Latterly though, I have come to realise that perhaps restaurants and hotels in the region don’t always understand that one set of drawings can lead to an entirely different financial outcome than another, even if both cost the same to implement.

Good design takes time and money and guts — so what do you get in return? It turns out that the sort of return you’re getting (or hoping for) should drive the decisions you make about design.

Thinking about design in four zones helps. It’s more useful to think of these zones as distinct states as opposed to a continuum, as it’s easy to spend a lot of time and money on design but not garner the benefits that you might expect. McDonald’s might have a better carton than KFC (or the other way around, I can’t remember) but does McDonald’s sell any more units as a result?



ZONE 1: Negative return

The small hotel with a boarded-up window and the restaurant with a drooping sign and peeling paint are watching their businesses suffer because they have a design that actually hurts them. Low-grade copies of good franchises suffer this problem too. If the design actively gets in the way of the food you sell or the accommodation you deliver, you lose money and market share.

ZONE 2: No impact

Most design around the world falls into this zone. While aesthetically important, design in this case is just a matter of personal taste (usually the business owner’s) not measurable revenue. You might not like the way the eatery looks, or the logo over the hotel door, but it’s not having any effect on sales; it’s good enough.

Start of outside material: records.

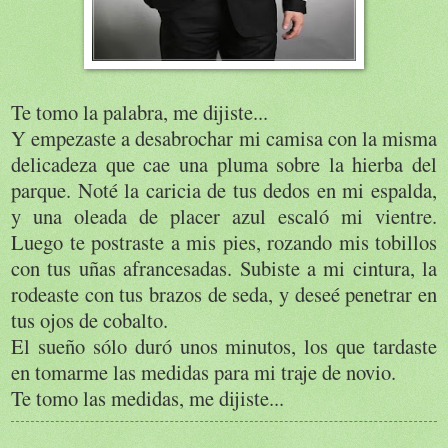
Te tomo la palabra, me dijiste...
Y empezaste a desabrochar mi camisa con la misma
delicadeza que cae una pluma sobre la hierba del
parque. Noté la caricia de tus dedos en mi espalda,
y una oleada de placer azul escaló mi vientre.
Luego te postraste a mis pies, rozando mis tobillos
con tus uñas afrancesadas. Subiste a mi cintura, la
rodeaste con tus brazos de seda, y deseé penetrar en
tus ojos de cobalto.
El sueño sólo duró unos minutos, los que tardaste
en tomarme las medidas para mi traje de novio.
Te tomo las medidas, me dijiste...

You can get no-impact design drawings cheap and as long as they work practically they are probably good enough — just don’t expect fireworks in return.

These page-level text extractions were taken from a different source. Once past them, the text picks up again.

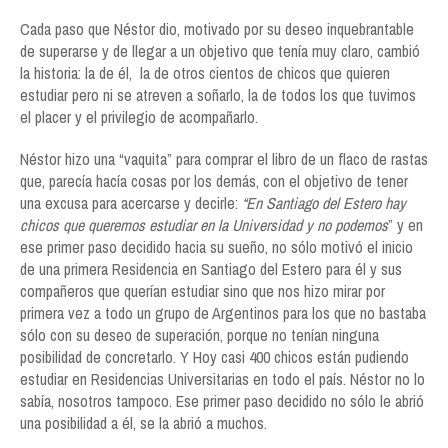
Cada paso que Néstor dio, motivado por su deseo inquebrantable
de superarse y de llegar a un objetivo que tenía muy claro, cambió
la historia: la de él, la de otros cientos de chicos que quieren
estudiar pero ni se atreven a soñarlo, la de todos los que tuvimos
el placer y el privilegio de acompañarlo.
Néstor hizo una “vaquita” para comprar el libro de un flaco de rastas
que, parecía hacía cosas por los demás, con el objetivo de tener
una excusa para acercarse y decirle:
“En Santiago del Estero hay
chicos que queremos estudiar en la Universidad y no podemos
” y en
ese primer paso decidido hacia su sueño, no sólo motivó el inicio
de una primera Residencia en Santiago del Estero para él y sus
compañeros que querían estudiar sino que nos hizo mirar por
primera vez a todo un grupo de Argentinos para los que no bastaba
sólo con su deseo de superación, porque no tenían ninguna
posibilidad de concretarlo. Y Hoy casi 400 chicos están pudiendo
estudiar en Residencias Universitarias en todo el país. Néstor no lo
sabía, nosotros tampoco. Ese primer paso decidido no sólo le abrió
una posibilidad a él, se la abrió a muchos.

Ideas that you or your designer copy never get above this zone.



ZONE 3: Positive return

In Zone 3 we’re seeing a dramatic increase in return. Everything from a small coffee kiosk to a seven-star hotel can generate incremental sales and better utility as a result of fresh, smart design. 

Segafredo coffee shops and The Address hotels fall into this zone. You’re unlikely to get this level of design from a Far Eastern CAD drafting factory or a design-and-build contractor. You need a design team with international perspective — and they should be from a city where high standards are not just optional but mandatory, so look for them in London, Tokyo, Milan, Barcelona, New York or Sydney. They won’t be cheap, but independent research has shown they’ll return much more money than the extra they cost you.  (Have a look at the Design Council website for case studies: www.designcouncil.org.uk)

ZONE 4: The whole thing

There are a few products where smart design is the product (or at least the product’s reason for being). If you’re not in love with the design of a Porsche 911, you would never consider buying it.

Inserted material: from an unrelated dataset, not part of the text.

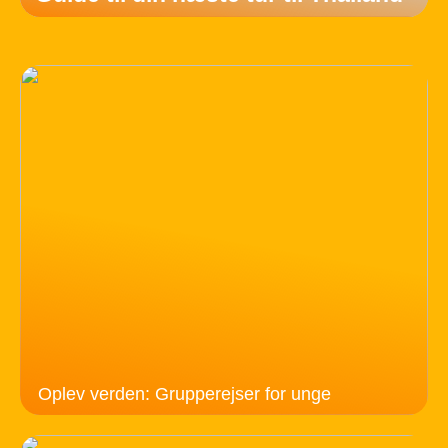
Oplev verden: Grupperejser for unge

The challenge of building your restaurant around a breakthrough design is that the design has to in fact be a breakthrough. And that means spending far more time or money than your competitors who are merely seeking a positive return.



Knowing where you stand and where you’re heading is critical: if you have a negative return on design, go ahead and spend enough money to get neutral ASAP, but don’t spend so much that you’re over-investing just to get to neutral.
 
Watching a small-town take-away restaurant build an expensive custom building is the perfect example of this mismatch; so is trying to do too much with a hotel dining room when nobody would go there for a unique dining experience anyway. (That’s why most hotels restaurants are so average — there’s just no point in trying harder. No one’s coming in from outside, you’ve just got to hang on to business from unadventurous residents.)

If you’re betting the whole business on making design your only strategic difference, skimping on your designer is plain foolish; Zuma would be empty if they’d hired a designer who was merely ‘good’.

Visitors often say Dubai is superficial; figures show that tourists seldom visit more than once.

Maybe there’s a connection here? Good design costs more, but it’s never more than a few percent of the total project spend. That’s a small price to pay to create something inspirational.